Additional signals that would meaningfully influence the risk assessment include the presence of owner-controlled adjustable sell taxes, active mint or freeze authorities, and upgradeable proxy patterns without timelocks. For instance, if the contract allows the owner to raise sell taxes arbitrarily, this can functionally act as a soft exit block by making sells prohibitively expensive. Similarly, active mint authority can enable inflationary dilution, while freeze authority can pause wallet transfers entirely. Upgradeable proxies that permit logic replacement without multisig or delay increase the risk that these restrictions can be introduced or tightened after launch. The absence or revocation of these authorities would mitigate concerns, while their presence compounds structural risk.
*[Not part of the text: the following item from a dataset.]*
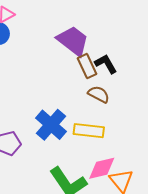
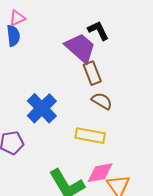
black L-shape: (106, 64) -> (98, 30), moved
blue cross: (51, 125) -> (42, 108), moved

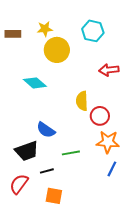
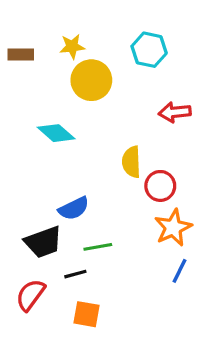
blue semicircle: (46, 130) -> (74, 208), turned -60
orange star: (108, 142) -> (173, 228), turned -30
green line: (71, 153) -> (98, 247), moved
When combined with other common conditions such as low liquidity pool depth or thin trading volume, the exit restrictions embodied by these patterns can lead to severe outcomes. Buyers may find themselves unable to sell tokens except at steep discounts or not at all, resulting in trapped capital and potential loss of investment. In some scenarios, pause functions or blacklists add layers of forced exit blocks, amplifying the risk of a rug pull event. However, if paired with transparent governance, multisig controls, and clear operational justifications, these patterns might coexist with legitimate project needs. The realistic outcome spectrum ranges from benign transfer controls to full-scale exit traps, contingent on the interplay of contract authorities, market conditions, and governance transparency.